Rep. Jason Chaffetz (R-UT), who is resigning from public service for a job in the private sector, on Monday said members of Congress should receive a monthly stipend to cover the cost of living in Washington, D.C.
“I really do believe Congress would be much better served if there was a housing allowance for members of Congress,” Chaffetz said in an interview with The Hill. “I think a $2,500 housing allowance would be appropriate and a real help to have at least a decent quality of life in Washington if you’re going to expect people to spend hundreds of nights a year here.”
Chaffetz said his base congressional salary of $174,000 a year is “handsome” but that he “flat-out cannot afford a mortgage in Utah, kids in college and a second place here in Washington, D.C.”
The Deseret News in 2008 estimated that Chaffetz, newly elected to Congress, had a net worth of up to $5.6 million. OpenSecrets.org, a campaign-finance watchdog, estimated Chaffetz’s net worth in 2012 at $788,507.
Chaffetz announced in April that he will not seek another term in Congress in part because he’s sick of sleeping in his office.
“I just turned 50. I’m sleeping on a cot in my office,” he said. “I really, really like the work in Congress, I really do, but I love my family more. People may try to make it more than that, but it’s really that simple.”
In May, Chaffetz announced that he will resign from Congress on June 30, ahead of the end of his term.

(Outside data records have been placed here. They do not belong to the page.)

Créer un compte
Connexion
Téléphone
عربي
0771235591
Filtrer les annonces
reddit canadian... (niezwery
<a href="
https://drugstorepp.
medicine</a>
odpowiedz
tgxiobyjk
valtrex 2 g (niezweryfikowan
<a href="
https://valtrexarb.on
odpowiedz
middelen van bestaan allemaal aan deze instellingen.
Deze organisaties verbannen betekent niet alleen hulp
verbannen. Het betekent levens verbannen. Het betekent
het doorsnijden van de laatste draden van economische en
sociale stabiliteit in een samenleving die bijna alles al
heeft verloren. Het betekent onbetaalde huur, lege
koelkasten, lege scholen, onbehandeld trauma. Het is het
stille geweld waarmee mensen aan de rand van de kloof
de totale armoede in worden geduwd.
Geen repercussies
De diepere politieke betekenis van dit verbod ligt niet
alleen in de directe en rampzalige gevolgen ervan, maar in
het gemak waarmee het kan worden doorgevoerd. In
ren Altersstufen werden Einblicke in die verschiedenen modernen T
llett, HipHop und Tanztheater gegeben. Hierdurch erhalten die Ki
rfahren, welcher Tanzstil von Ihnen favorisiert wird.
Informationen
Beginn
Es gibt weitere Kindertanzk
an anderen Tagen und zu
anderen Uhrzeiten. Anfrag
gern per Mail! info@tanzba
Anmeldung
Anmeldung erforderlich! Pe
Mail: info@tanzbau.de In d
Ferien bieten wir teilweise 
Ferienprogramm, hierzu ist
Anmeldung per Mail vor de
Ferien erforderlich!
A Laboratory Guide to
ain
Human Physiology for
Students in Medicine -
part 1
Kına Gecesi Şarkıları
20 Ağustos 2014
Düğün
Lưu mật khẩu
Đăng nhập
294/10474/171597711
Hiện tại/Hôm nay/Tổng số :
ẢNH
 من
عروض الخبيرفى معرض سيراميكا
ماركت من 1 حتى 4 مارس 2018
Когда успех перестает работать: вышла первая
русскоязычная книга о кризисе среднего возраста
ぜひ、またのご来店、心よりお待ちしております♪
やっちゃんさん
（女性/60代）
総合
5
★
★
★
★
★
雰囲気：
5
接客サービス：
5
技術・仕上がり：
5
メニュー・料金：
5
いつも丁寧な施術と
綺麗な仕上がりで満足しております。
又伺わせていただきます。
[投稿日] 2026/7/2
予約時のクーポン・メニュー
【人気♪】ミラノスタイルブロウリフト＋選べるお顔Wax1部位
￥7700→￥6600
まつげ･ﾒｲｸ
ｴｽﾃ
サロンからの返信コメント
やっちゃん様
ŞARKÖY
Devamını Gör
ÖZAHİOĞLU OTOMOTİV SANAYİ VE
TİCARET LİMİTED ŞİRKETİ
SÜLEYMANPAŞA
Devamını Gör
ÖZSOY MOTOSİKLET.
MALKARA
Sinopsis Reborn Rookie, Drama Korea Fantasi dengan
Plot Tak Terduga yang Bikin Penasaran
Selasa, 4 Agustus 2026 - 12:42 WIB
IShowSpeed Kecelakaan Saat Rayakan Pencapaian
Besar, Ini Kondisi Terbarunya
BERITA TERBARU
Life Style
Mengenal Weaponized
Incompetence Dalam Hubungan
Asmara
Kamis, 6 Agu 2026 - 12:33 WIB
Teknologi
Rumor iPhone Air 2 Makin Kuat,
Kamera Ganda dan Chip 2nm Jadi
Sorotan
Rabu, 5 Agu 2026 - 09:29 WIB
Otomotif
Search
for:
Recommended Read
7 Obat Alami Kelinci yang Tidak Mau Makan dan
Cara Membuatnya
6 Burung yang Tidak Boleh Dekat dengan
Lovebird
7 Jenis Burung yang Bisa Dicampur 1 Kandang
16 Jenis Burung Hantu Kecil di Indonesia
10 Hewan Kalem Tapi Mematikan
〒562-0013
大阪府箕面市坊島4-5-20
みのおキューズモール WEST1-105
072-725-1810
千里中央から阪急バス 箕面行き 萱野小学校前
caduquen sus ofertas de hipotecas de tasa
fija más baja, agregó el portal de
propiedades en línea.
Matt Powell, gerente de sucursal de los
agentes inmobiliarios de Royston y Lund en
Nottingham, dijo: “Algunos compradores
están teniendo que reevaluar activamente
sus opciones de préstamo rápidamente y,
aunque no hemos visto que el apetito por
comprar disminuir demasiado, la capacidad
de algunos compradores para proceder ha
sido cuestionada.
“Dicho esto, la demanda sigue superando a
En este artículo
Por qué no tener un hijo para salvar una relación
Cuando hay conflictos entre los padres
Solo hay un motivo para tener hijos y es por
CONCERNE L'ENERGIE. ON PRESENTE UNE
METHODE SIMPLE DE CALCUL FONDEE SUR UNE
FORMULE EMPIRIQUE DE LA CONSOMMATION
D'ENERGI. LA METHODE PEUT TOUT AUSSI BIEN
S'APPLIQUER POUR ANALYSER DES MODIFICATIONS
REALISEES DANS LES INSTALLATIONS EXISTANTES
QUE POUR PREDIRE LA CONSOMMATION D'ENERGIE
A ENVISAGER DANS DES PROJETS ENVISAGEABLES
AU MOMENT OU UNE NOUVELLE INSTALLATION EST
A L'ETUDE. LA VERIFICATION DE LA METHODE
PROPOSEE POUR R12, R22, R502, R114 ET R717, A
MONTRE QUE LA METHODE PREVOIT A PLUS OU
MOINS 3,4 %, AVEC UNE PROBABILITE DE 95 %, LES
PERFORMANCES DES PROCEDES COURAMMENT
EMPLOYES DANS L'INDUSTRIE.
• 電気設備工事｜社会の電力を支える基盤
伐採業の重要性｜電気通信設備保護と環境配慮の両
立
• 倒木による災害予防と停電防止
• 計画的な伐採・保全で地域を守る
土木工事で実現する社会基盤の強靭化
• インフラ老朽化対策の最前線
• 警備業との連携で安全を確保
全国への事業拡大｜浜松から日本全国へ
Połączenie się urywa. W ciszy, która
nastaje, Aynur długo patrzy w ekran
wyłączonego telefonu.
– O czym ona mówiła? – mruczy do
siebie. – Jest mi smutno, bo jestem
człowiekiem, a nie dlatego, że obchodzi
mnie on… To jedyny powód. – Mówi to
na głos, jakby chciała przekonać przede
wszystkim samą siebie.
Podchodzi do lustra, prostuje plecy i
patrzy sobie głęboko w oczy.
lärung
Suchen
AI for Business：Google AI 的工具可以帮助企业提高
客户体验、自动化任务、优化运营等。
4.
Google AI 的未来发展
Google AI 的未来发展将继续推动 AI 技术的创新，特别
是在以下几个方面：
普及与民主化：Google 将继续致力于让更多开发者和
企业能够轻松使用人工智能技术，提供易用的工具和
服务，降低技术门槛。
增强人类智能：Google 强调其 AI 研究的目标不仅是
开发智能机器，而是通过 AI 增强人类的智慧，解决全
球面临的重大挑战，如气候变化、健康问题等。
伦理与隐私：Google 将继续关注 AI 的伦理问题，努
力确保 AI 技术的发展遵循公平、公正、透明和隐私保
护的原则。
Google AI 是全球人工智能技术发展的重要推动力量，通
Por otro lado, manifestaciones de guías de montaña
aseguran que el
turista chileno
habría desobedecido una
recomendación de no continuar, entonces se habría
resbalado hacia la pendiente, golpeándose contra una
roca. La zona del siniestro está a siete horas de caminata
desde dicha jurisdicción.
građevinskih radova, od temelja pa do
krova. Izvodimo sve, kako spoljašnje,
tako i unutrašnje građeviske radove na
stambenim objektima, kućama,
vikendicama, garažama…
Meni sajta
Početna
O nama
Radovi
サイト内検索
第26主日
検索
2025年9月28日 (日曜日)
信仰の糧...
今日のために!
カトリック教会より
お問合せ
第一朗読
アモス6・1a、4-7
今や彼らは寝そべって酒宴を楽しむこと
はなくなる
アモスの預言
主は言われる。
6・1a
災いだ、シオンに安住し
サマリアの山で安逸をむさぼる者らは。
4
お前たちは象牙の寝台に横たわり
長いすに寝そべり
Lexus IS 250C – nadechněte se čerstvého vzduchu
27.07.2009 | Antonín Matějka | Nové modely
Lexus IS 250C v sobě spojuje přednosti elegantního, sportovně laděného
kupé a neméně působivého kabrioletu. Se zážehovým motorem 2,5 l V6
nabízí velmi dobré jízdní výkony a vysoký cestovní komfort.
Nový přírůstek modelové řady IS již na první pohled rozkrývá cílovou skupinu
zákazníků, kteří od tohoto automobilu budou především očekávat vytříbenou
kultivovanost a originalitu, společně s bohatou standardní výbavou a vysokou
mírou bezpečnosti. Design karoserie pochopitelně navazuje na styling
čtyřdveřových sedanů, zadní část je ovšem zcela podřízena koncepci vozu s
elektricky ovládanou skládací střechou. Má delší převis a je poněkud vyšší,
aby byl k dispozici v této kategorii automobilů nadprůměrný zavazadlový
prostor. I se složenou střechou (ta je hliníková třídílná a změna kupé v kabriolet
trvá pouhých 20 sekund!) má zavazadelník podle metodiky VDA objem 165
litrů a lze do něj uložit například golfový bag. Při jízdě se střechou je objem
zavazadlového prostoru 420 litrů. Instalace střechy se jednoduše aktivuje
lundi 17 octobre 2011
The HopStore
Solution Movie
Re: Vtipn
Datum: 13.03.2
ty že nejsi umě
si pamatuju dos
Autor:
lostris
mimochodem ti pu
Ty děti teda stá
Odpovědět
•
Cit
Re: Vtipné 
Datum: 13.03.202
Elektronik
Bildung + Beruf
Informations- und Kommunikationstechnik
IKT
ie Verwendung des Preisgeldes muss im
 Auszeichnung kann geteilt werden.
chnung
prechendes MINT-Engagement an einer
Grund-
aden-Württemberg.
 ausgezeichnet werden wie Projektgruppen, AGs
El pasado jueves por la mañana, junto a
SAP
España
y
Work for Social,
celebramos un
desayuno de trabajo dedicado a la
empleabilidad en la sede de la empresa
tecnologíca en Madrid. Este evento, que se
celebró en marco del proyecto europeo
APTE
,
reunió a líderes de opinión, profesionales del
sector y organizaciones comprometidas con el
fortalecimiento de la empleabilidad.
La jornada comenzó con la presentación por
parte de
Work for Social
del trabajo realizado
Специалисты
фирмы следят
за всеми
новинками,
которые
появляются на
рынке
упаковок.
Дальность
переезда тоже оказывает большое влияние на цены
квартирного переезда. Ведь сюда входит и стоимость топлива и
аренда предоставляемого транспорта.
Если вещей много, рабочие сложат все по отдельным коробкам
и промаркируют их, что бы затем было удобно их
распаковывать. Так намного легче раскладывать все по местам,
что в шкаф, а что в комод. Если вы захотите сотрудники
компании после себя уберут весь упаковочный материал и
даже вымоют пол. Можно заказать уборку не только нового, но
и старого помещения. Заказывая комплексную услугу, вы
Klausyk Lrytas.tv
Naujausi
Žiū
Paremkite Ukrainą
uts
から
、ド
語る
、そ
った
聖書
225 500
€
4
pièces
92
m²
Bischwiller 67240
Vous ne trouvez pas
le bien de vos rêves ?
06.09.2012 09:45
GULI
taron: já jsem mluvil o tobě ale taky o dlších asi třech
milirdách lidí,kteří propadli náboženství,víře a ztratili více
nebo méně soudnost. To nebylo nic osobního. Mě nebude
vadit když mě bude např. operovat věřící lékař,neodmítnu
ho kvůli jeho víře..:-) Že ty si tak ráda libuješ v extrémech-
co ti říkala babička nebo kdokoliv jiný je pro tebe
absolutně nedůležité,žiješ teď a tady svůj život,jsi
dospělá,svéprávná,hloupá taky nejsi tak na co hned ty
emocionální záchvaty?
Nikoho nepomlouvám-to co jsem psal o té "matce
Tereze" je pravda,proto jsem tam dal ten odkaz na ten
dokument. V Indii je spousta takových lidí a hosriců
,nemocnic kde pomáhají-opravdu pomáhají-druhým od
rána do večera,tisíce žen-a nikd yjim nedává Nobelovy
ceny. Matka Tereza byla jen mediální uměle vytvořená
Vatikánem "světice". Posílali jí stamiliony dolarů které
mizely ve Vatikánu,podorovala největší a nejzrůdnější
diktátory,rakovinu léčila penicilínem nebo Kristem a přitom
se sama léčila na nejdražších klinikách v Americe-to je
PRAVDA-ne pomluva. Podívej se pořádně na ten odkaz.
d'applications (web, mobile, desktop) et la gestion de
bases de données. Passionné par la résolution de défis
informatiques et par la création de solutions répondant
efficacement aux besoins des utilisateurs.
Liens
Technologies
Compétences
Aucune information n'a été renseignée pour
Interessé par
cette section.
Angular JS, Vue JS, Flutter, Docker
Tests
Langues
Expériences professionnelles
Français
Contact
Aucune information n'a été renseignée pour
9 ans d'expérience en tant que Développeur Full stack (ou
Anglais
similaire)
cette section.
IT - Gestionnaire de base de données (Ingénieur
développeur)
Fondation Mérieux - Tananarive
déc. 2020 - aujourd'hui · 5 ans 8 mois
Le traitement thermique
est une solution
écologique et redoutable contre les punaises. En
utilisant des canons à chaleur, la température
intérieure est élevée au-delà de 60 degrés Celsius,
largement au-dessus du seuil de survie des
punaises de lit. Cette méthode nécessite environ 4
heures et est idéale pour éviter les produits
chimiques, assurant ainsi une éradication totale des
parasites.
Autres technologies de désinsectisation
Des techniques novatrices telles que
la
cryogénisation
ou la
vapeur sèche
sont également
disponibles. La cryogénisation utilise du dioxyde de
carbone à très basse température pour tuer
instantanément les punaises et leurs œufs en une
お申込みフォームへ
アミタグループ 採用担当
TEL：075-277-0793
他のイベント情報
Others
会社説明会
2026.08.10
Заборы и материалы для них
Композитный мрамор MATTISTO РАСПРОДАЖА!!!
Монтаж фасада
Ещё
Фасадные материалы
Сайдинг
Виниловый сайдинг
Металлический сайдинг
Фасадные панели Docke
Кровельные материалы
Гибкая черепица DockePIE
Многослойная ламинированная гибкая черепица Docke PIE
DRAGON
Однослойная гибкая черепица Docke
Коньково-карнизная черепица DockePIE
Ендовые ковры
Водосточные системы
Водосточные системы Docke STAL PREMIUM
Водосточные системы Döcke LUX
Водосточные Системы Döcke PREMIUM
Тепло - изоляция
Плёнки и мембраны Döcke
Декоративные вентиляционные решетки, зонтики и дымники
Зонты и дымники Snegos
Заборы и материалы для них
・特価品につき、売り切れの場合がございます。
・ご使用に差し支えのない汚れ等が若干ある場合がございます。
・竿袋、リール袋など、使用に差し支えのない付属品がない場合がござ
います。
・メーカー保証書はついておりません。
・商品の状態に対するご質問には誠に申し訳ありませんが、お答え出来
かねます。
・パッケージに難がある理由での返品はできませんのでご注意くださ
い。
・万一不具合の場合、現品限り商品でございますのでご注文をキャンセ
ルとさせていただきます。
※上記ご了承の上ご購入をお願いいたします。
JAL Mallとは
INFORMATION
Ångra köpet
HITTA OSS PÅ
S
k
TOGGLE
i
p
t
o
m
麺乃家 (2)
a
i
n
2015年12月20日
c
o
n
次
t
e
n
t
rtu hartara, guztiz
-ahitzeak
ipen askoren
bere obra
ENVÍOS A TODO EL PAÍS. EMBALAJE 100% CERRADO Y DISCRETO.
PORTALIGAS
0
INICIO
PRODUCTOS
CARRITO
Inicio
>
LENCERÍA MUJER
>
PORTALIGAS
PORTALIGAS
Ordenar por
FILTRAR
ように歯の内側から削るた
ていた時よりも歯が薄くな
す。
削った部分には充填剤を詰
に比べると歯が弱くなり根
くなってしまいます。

The Hill estimated that a monthly housing stipend of $2,500 would add up to about $30,000 a year per member of Congress, or approximately $16 million a year for the entire Congress.
“There are dozens upon dozens of members living in their offices, and I don’t know how healthy that is long term,” Chaffetz told the Hill.
The calculus behind lawmakers’ decision to sleep in their offices is not necessarily so straightforward, however. Some members of Congress cite squatting in their workplaces as proof of their devotion to their home constituencies.
House Speaker Paul Ryan (R-WI) in 2015 told the New York Times that he sleeps in his office because he does not consider Washington, D.C. his home.
“I live in Janesville,” Ryan said, referring to his domicile in Wisconsin. “I commute back and forth every week. I just work here. I don’t live here.”
“I don’t want to get too comfortable in this town,” Rep. Lynn Jenkins (R-KS) told the New York Times.
While there is no official tally of how many lawmakers sleep in their offices (or how many of them do so for the optics), most of the members of Congress who tout their lifestyles — as the New York Times, NPR, Roll Call and CBS News have noted — appear to be Republicans.